Anurag Katriar, 49
NRAI President And Director, DeGustibus
A week before the lockdown was announced in India, the National Restaurant Association of India (NRAI) announced the closure of dining-in options. “For the safety of our staff as well as customers, it was the right thing to do until we understood the situation better,” Anurag Katriar, president of NRAI tells us, 10 months on.
Little did they know that the pandemic would bring the hospitality industry to its knees. “It has cropped the trade, sure, but not finished it,” Katriar says, in his usual confident, positive tone.
The fear of the pandemic, economic downturn and job losses marred spendings and an industry which thrives on footfall, fell silent. In the past two months, it has been stealthily crawling back to a new normal. Temperature checks at entrances, no-contact seating, online menus and telescopic sanitisation process. “To keep a restaurant afloat in such a time is difficult. We have people cost, energy costs, rentals, the challenge of generating income through home deliveries,” he says, adding, that job losses in the industry have been the worse outcome. “Restaurant revenues halved, delivery is a different business game and the margins are thin.”
All said, he got to work in March with a new mission: to bring the industry together and spread hope for better times. The crusade began with ensuring audience with excise and economic departments of the government for waivers on taxes and GST. “If we got relief from paying licences, the resources could be used to take care of human needs and keep the kitchen fires burning. But the announcement of the R20 crore relief fund didn’t extend any relief to the hospitality industry,” he explains.

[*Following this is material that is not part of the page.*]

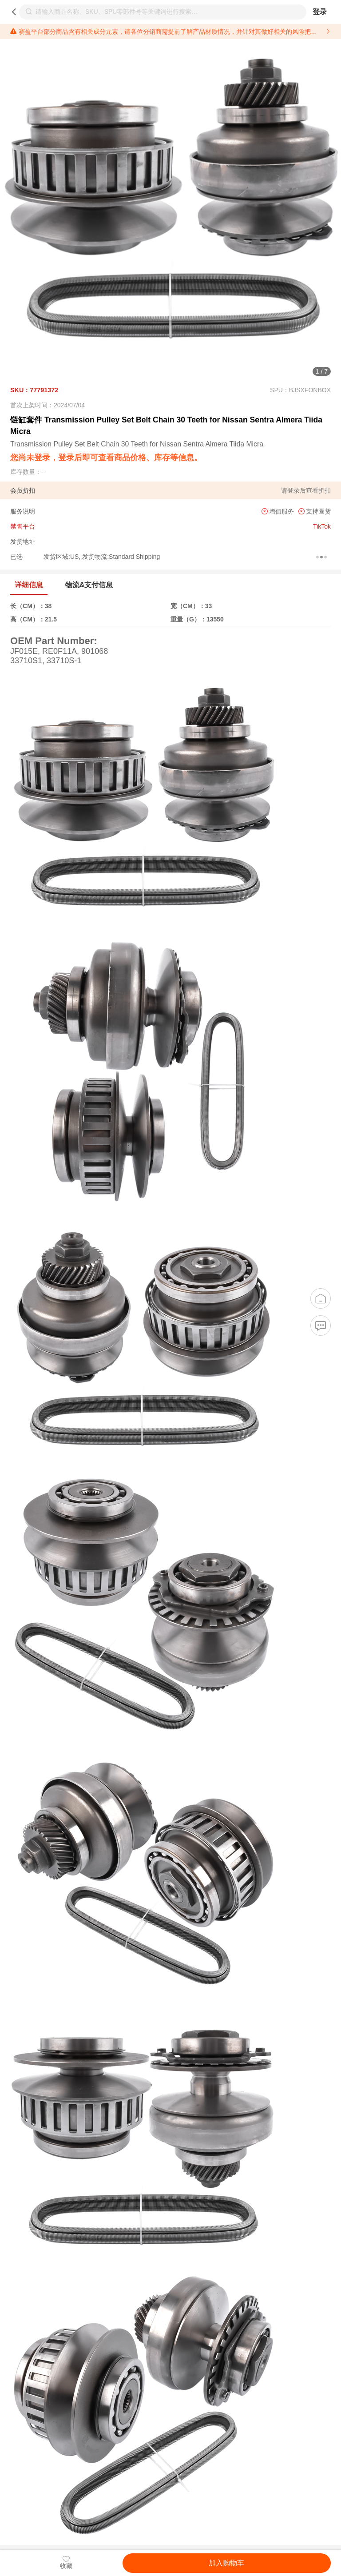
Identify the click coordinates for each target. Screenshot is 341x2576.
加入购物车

NRAI has led the conversation around reduced rents and profit-sharing agreements to be rewritten. “We are not going to make any money till the third quarter next year. It is like relaunching a business,” says Katriar.
But, the real challenge was to create guidelines for smooth functioning of restaurants in the pandemic, and pave the way for ideas and implementations for hygiene and sanitisation processes. To make it palatable, they created training videos for the staff. “When we saw it was helpful, we opened it up even for non-members. Anyone can download it from the site.”

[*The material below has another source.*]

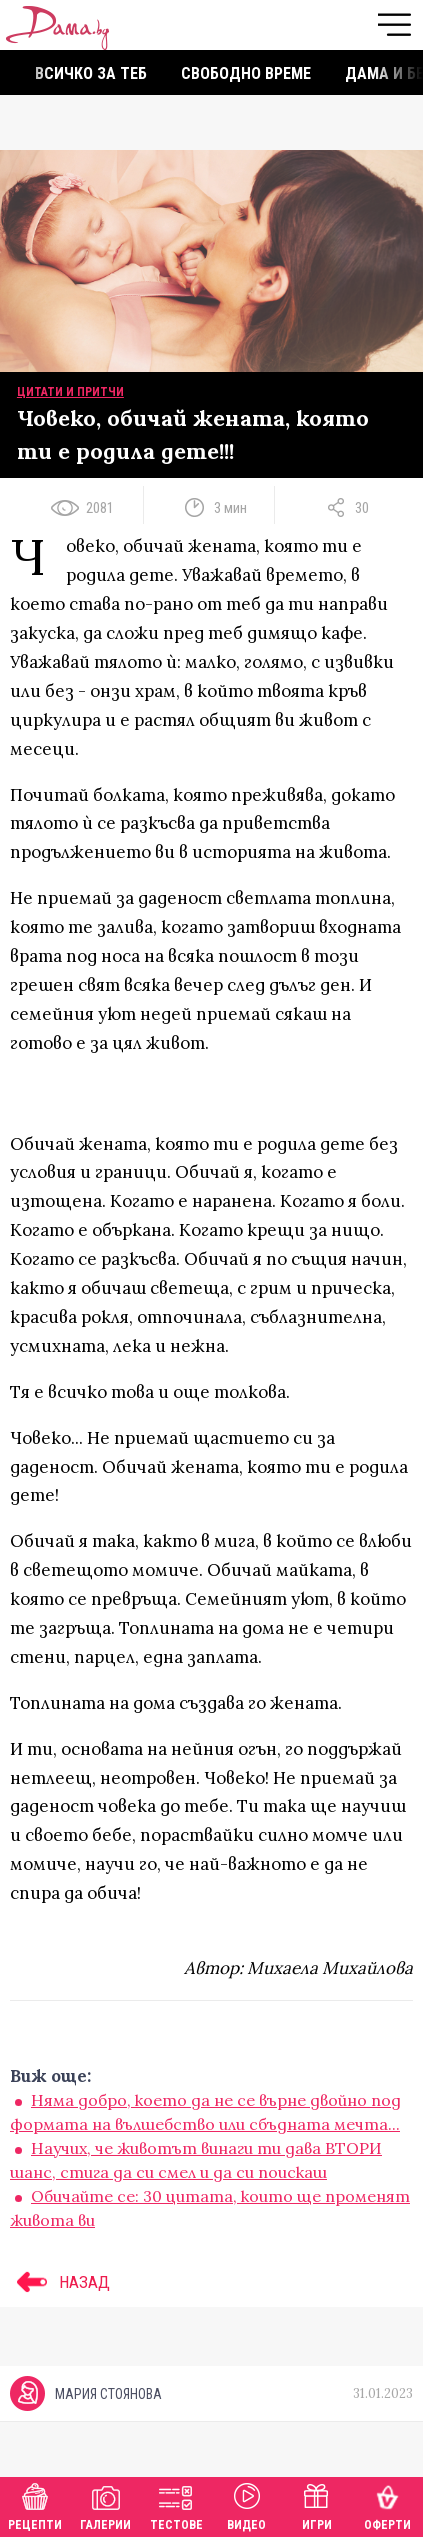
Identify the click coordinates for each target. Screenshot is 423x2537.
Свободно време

Katriar initiated collaborations with Pernod Richard and Beam Suntory to raise funds under Rise for Bars to be able to direct transfer a sum of R5000 to 4,500 bartenders across the country. With Pepsi, they distributed 2.4 million ration kits to over 5,000 employees.
After a successful launch of Dotpe.in, a WhatsApp platform for home delivery, coming up is a loyalty programme, sans aggregators. “To protect the industry, we have designed a loyalty programme that is solely between restaurant and customer, no middleman,” he adds.